Suatu teori yang diharapkan bisa memberi penjelasan lebih memuaskan adalah teori kekacauan (chaos theory) atau teori kompleksitas (complexity theory) yang relatif baru. Teori itu berawal dari ilmu fisika, yaitu sejak fisika Newton yang berjaya selama ratusan tahun tidak mampu menjelaskan fenomena dalam alam secara lengkap.
Alam yang oleh teori Newton dipersepsikan sebagai proses yang berjalan tertib, mekanistis dan deterministik ternyata tak dapat menjelaskan aneka kenyataan menyimpang (aberrant data) yang sama dan nyata-nyata terjadi di alam. Ternyata alam tidak bisa dimasukkan ke kotak teori yang mekanistis itu. Berbagai kejadian di alam tidak dapat didisipliner oleh teori Newton. Teori kekacauan dimulai dengan bertolak dari dan memunguti kenyataan yang “dibuang” teori Newton dan mencoba menjelaskan bagaimana kekacauan itu bisa muncul dari ketertiban dan bagaimana perkembangannya.

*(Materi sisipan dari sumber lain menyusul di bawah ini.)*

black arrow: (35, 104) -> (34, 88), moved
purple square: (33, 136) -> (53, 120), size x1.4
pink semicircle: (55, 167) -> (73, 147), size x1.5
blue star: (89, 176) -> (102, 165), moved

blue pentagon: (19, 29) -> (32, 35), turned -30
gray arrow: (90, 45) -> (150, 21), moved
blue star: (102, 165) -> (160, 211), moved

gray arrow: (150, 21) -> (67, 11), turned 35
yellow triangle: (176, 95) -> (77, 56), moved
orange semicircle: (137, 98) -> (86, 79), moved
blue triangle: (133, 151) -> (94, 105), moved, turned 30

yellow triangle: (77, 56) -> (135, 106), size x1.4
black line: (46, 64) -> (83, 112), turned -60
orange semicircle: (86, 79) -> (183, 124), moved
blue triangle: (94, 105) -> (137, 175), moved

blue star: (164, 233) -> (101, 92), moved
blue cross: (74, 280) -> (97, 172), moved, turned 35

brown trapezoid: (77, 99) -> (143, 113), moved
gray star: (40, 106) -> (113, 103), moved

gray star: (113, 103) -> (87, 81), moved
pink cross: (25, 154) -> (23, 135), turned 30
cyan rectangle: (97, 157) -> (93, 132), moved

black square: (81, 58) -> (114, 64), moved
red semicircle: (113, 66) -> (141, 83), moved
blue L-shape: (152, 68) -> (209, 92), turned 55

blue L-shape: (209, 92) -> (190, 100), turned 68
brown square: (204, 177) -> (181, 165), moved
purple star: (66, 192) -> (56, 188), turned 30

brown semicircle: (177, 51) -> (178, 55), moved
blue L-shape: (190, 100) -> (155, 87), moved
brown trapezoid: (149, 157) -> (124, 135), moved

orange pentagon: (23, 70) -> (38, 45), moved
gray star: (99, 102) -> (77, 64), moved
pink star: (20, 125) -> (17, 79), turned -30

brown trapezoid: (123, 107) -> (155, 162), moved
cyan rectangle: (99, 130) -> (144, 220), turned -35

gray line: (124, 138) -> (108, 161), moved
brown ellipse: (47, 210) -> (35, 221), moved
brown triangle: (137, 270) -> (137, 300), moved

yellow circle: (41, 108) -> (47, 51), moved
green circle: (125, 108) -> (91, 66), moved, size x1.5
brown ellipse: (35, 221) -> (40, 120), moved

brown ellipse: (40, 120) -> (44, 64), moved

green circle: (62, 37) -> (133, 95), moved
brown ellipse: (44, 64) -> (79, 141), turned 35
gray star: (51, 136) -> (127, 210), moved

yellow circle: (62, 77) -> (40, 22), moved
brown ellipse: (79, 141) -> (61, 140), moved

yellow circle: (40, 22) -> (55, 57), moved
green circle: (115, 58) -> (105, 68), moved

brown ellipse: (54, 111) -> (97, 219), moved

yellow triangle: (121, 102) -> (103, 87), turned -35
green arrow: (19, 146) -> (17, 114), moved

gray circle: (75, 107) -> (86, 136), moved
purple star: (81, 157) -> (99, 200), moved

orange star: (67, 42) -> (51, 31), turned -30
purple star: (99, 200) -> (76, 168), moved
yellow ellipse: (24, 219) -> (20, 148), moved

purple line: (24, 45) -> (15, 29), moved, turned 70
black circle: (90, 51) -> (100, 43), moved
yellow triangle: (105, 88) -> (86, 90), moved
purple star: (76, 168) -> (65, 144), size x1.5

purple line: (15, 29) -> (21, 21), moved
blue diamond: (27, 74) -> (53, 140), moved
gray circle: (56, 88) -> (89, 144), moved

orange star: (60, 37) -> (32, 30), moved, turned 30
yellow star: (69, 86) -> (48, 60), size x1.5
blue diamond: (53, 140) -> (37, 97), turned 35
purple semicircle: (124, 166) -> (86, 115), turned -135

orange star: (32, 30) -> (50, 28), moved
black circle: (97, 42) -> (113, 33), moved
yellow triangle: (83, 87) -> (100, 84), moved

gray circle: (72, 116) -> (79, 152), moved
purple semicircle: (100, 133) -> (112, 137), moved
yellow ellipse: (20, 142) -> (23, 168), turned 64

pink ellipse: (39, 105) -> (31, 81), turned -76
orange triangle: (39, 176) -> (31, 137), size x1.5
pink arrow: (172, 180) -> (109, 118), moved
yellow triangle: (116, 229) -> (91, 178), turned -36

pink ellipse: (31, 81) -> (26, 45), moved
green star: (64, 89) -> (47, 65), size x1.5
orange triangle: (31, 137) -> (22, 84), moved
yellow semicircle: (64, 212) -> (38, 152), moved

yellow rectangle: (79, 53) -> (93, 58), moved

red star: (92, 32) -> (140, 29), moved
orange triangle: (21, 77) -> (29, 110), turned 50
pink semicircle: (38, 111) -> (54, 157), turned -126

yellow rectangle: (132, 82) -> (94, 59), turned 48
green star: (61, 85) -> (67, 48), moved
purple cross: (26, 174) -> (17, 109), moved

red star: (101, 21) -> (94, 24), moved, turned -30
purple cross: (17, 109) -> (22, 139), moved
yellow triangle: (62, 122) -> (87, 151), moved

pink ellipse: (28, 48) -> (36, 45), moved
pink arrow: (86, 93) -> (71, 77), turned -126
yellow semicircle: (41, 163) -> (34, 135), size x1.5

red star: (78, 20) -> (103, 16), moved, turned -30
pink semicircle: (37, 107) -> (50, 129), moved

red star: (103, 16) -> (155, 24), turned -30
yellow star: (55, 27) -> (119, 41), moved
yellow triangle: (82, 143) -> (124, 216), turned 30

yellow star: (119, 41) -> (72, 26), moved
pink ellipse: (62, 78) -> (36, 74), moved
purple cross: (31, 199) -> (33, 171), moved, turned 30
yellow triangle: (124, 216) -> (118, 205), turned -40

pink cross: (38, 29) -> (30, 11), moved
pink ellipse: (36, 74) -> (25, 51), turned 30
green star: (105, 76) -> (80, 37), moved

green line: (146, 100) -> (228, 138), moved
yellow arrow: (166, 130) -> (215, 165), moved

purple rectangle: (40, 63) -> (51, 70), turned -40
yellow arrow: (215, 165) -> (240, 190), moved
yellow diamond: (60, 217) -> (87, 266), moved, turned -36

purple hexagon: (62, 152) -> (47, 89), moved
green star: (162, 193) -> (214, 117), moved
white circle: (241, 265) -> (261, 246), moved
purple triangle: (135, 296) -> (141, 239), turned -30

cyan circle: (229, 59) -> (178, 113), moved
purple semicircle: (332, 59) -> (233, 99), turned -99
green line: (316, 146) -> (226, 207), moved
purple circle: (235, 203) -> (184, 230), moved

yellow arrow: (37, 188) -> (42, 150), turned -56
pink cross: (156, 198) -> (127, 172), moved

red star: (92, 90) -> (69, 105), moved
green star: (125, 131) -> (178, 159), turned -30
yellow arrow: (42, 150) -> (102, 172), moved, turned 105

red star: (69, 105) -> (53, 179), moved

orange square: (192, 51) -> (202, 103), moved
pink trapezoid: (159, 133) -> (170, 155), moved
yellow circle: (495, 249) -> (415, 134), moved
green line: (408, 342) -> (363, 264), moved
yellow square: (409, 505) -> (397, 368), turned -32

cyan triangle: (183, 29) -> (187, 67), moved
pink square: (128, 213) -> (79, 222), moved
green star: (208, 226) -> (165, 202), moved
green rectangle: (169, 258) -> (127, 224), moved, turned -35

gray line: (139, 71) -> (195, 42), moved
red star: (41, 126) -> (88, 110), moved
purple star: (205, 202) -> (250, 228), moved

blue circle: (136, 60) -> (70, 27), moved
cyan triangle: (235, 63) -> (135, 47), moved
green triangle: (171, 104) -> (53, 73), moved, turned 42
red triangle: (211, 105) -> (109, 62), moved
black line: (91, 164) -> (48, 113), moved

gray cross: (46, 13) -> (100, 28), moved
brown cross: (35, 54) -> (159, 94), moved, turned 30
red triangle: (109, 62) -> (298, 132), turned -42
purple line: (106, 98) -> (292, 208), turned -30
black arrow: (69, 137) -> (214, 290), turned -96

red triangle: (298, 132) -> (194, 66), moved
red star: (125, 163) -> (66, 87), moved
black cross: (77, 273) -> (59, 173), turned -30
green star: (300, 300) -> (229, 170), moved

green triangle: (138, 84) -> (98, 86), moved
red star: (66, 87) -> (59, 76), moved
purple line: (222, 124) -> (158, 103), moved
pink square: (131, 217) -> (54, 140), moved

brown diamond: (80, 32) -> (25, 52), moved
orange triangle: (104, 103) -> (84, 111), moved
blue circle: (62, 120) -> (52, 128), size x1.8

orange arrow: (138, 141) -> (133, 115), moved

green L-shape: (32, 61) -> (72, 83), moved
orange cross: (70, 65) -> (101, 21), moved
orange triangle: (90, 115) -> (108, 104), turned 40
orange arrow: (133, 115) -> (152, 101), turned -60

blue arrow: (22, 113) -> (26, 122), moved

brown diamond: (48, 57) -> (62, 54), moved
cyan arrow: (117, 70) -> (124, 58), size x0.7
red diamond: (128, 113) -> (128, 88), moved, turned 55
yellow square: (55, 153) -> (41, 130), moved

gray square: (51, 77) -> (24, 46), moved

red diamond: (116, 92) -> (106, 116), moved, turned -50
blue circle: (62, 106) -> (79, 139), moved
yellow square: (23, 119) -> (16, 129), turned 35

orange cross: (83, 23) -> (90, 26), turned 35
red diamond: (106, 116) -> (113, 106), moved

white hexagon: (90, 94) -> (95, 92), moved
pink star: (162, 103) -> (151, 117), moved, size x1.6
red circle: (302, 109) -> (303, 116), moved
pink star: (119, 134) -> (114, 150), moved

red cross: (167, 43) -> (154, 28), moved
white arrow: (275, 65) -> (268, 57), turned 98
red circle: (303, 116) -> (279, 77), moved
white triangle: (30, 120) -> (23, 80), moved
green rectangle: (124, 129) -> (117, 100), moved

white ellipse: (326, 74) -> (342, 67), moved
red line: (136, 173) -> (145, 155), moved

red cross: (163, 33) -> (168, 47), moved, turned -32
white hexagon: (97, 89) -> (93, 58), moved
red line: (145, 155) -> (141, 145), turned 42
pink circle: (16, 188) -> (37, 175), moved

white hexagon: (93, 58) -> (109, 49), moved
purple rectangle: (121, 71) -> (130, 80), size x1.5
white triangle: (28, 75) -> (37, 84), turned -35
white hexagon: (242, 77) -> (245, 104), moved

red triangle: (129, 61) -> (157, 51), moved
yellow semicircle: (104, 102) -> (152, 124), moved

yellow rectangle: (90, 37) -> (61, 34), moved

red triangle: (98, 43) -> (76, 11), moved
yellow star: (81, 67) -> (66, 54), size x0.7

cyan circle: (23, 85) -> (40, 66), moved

Bila kita bertolak dari ketertiban, maka ketertiban awal itu diibaratkan sebagai air yang mengalir dengan mulus, sampai nanti ia membentur sesuatu yang menyebabkan aliran itu menjadi kacau. Kekacauan ini muncul dalam bentuk aliran yang berputar-putar dan berbusa-busa karena membentur sesuatu. Dalam perkembangan selanjutnya aliran itu kembali menjadi mulus. Dalam teori kekacauan, sesuatu yang menyebabkan terjadinya perubahan dari keadaan yang semula tertib itu disebut sebagai faktor penggerak yang datang dari luar atau asing (strange attractor). Jadi ada ketertiban, ada kekacauan, dan ada kekuatan yang bisa memulihkan ketertiban.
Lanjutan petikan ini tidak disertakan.